Hearings and Donors

Have the campaign-finance follies of 1996 caused you, like others, to throw today's political fund appeals into the wastebasket? If so, both scrabbling parties would like to know what the Senate's just-begun campaign-finance hearings could do to change your mind.

We doubt that more of the partisanship in this week's opening statements will do the trick. Nor will more immunity bargaining by prospective witnesses such as Democratic mega-fund-raiser John Huang. Immunity should be a clear-cut exchange for information available in no other way. The immunity must not interfere with Justice Department investigations, as it has sometimes done in the past.

More promising hearing outcomes might include:

1. Tracing the '96 Democratic campaign's alleged wrongful solicitation and foreign influence to individuals operating without party or leadership approval. Ditto when the hearings, as promised, turn to less-publicized allegations about the GOP. If it turns out that any erring subordinates acted with overt or tacit organizational approval, the organizations could repent and reform. Such a show of responsibility might encourage honest citizens who want to participate in the system.

2. The hearings could elicit full cooperation from the White House and all the other institutions involved. This might spark renewed political participation by the public even before any necessary mea culpas and regeneration.
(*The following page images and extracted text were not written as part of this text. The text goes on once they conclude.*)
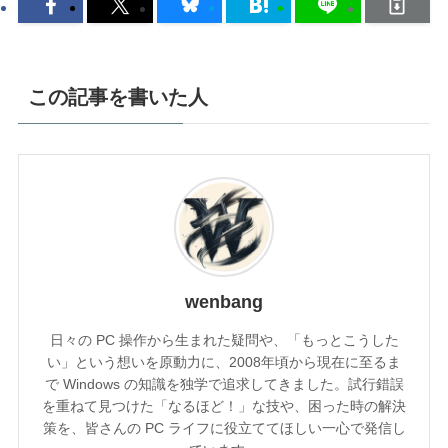
この記事を書いた人
wenbang
日々の PC 操作から生まれた疑問や、「もっとこうした
い」という想いを原動力に、2008年頃から現在に至るま
で Windows の知識を独学で追求してきました。試行錯誤
を重ねて見つけた「なるほど！」な技や、困った時の解決
策を、皆さんの PC ライフに役立ててほしい一心で発信し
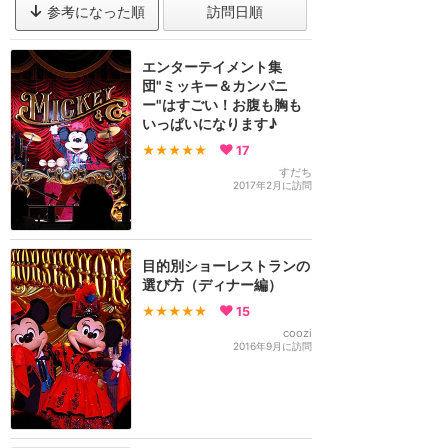
参考になった順
訪問日順
エンターテイメント集
団"ミッキー＆カンパニ
ー"はすごい！お腹も胸も
いっぱいになります♪
★★★★★
17
すだち
2017年2月に訪問
目的別ショーレストランの
選び方（ディナー編）
★★★★★
15
coozi
2016年9月に訪問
3. The hearings could spur languishing campaign-finance reform legislation. Bills in the House and Senate would require the legality and ethics in money-raising that worthy representatives of the people practice without special laws. (As it is, a recent Wall Street Journal/NBC News poll found Clinton/Democratic fund-raising is considered "legal but ethically questionable" by 55 percent of voters, while 62 percent describe Republican fund-raising in the same way.)

As long as existing laws are widely ignored, a call for new laws can seem a diversion. President Clinton began his second term demanding campaign-reform legislation on his desk by the fourth of July. He has not exactly been shooting off rockets for it in the intervening six months. Last month Mr. Clinton did ask the Federal Election Commission to ban the limitless "soft money" that parties can solicit from corporations, labor unions, and individuals, and that has shown itself subject to abuse. His request was a diversion from campaign-reform legislation, said one congressional reformer.

But citizens who want to do their part don't have to wait for all the genuine and cosmetic reform efforts to be sorted out. They can help democracy work by choosing reliable candidates and backing them individually. Gifts to an individual candidate would be in the "hard money" category, subject to election-law limits. The giver would have a known person to support and to hold accountable.

And maybe help really is at hand in the Senate Governmental Affairs Committee hearings. Chairman Fred Thompson of Tennessee is one of three Republicans supporting the McCain-Feingold campaign-reform bill. Now in the majority party, he inspired confidence as minority counsel during the Watergate hearings years ago. He recalls what Chairman Sam Ervin of those hearings said: If you draw a good picture of a cow, you don't have to write the word "cow" under it. Maybe that should be "cash cow" today. In any case, a convincing picture might bring straying campaign contributors back to the fold.